The results indicate a multifactorial impact involving both genetic and environmental factors because diseases or conditions influenced by both genetic and environmental factors are described as multifactorial. Genetic variants constitute the primary risk, encompassing both immune regulatory genes and target tissue genes related to autoimmune thyroid sensitivity [26, 27]. This primary genetic risk can interact with environmental factors such as infection, diet, and iodine exposure, creating a synergistic effect that may trigger the disease [26]. While genetic predispositions lay the groundwork for potential autoimmune disorders, environmental factors often play a critical role in sparking the actual onset of the disease. Elements like stress, infections, and exposure to specific chemicals or foods can interact with our genetic vulnerabilities, triggering or worsening thyroid autoimmunity. By understanding how our genes influence these conditions, we can better predict who might be at risk, tailor treatment plans more effectively, and possibly develop ways to prevent the disease from developing in the first place. The key to genetic-environmental interactions lies in epigenetic modulation. Identifying the underlying genetic-epigenetic interactions in autoimmune thyroid conditions will pave the way for promising therapeutic targets [26,27,5]. The term "epigenetic modulation" refers to changes in gene expression that don't involve alterations to the underlying DNA sequence but are still influenced by genetic and environmental factors. This concept is critical in understanding how various external factors like diet, stress, and exposure to toxins can impact gene activity, potentially affecting health and disease states without changing the DNA itself [5].

In autoimmune and allergic conditions, significant epigenetic mechanisms in foxp3 and Tregs have been observed in studies related to nutrition. The link between nutrition, epigenetic modifications in foxp3, and the function of Tregs is a crucial area of research that has significant implications for understanding and managing autoimmune diseases.
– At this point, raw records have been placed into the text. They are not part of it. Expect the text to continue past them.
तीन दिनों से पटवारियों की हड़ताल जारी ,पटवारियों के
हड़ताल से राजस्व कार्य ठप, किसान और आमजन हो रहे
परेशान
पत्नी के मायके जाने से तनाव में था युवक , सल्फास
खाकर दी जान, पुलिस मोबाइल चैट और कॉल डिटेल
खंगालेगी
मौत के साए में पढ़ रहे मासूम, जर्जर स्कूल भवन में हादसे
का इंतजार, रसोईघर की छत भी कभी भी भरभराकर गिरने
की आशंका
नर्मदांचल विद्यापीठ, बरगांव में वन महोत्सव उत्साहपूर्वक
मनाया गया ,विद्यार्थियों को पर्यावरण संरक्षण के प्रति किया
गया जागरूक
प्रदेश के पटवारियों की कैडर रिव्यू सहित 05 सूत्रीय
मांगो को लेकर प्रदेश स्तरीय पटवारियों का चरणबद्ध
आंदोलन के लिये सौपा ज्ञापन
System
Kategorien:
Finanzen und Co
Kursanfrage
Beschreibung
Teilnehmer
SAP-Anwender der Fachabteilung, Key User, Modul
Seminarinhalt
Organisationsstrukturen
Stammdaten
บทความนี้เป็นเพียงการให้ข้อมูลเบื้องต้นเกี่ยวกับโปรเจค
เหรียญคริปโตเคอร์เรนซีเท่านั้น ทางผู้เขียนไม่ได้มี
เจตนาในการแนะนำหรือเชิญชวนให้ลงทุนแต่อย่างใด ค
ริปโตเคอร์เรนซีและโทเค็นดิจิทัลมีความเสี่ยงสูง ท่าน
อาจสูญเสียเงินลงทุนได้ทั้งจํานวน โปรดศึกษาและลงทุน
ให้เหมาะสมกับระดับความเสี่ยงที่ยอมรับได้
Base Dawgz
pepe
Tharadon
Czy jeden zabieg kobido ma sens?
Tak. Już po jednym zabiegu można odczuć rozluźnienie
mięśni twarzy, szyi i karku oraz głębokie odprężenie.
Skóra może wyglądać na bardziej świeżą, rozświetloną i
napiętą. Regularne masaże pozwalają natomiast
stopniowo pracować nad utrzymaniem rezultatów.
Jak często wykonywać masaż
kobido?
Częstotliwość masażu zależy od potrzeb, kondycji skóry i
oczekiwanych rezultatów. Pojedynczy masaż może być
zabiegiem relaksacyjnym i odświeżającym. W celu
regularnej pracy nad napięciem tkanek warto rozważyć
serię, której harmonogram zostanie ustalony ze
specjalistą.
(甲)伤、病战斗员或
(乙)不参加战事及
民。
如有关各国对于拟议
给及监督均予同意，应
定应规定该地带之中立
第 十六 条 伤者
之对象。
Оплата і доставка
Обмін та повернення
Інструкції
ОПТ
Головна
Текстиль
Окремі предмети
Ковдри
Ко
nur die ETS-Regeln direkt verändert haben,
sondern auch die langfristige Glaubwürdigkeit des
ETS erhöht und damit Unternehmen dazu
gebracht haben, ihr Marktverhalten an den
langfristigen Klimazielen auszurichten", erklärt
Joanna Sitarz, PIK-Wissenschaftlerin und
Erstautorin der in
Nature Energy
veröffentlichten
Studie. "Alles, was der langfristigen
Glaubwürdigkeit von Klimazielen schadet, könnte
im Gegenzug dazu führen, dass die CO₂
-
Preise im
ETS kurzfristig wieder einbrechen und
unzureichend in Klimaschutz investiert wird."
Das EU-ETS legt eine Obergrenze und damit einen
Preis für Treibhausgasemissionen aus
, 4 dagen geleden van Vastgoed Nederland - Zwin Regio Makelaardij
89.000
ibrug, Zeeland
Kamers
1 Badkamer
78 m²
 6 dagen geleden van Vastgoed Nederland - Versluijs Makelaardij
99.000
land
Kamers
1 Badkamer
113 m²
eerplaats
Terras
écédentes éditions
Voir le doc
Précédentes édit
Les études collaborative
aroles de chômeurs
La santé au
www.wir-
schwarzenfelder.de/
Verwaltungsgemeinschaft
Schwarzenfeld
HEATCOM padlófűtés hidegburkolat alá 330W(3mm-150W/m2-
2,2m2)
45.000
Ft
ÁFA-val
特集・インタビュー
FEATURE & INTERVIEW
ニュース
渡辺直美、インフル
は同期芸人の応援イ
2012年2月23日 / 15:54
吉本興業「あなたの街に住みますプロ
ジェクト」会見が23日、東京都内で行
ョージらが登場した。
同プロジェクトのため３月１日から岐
By influencing these epigenetic mechanisms, we can potentially direct immune responses in a way that prevents or mitigates autoimmune and allergic conditions [12]. For instance, during cow's milk allergy (CMA), changes in DNA methylation of Th1 and Th2 cytokine genes were observed, and after treatment with extensively hydrolyzed casein formula (EHCF) + Lactobacillus rhamnosus GG (LGG), patients who gained oral tolerance showed significant demethylation of the foxp3 TSDR gene compared to children treated with other formulas [12,26,28-30]. Enhancing the regulatory function of Tregs through dietary changes could potentially lead to better management of HT [29,30]. This approach highlights the role of nutrition in influencing genetic expression and its potential therapeutic benefits in autoimmune disorders [19,20,23].

Forkhead box transcription factor 3 (foxp3) is essential for the development and function of regulatory T cells (Tregs) and plays a role in acquiring oral tolerance. In children with IgE-mediated CMA, the acquisition of tolerance has been associated with the demethylation of foxp3's Treg-specific demethylated region (TSDR) [31, 27]. Other studies have shown that gluten can impact the microbiome, increase intestinal permeability, and influence oxidative stress, potentially affecting epigenetic mechanisms. Gluten can affect individuals with gluten sensitivity by triggering an immune response that leads to inflammation in the gut. This inflammatory response can disrupt the gut barrier, leading to increased intestinal permeability (leaky gut) [9]. In individuals sensitive to gluten, consuming it can lead to inflammation in the gut. This inflammation can interfere with the functioning of regulatory T cells (Tregs), which are crucial for controlling immune responses. The ongoing inflammation might weaken the effectiveness of foxp3, a key factor that helps Tregs work properly. When foxp3 isn't working well, Tregs can't regulate the immune system effectively, potentially leading to an overactive immune response. This not only worsens inflammation in the gut but could also impact other areas, such as the thyroid, contributing to further health issues [4,15].

Our study supports these findings, demonstrating that a gluten-free diet can similarly benefit epigenetic behavior and immune function in patients with HT [9,32]. Substance P is a chemical in the body known for triggering inflammation. It activates immune cells, prompting them to release inflammatory substances called cytokines. The connection between substance P and gluten sensitivity is an area that merits further research to clarify its exact role and potential as a target for managing the symptoms and inflammatory aspects of gluten-related disorders [20-22,33].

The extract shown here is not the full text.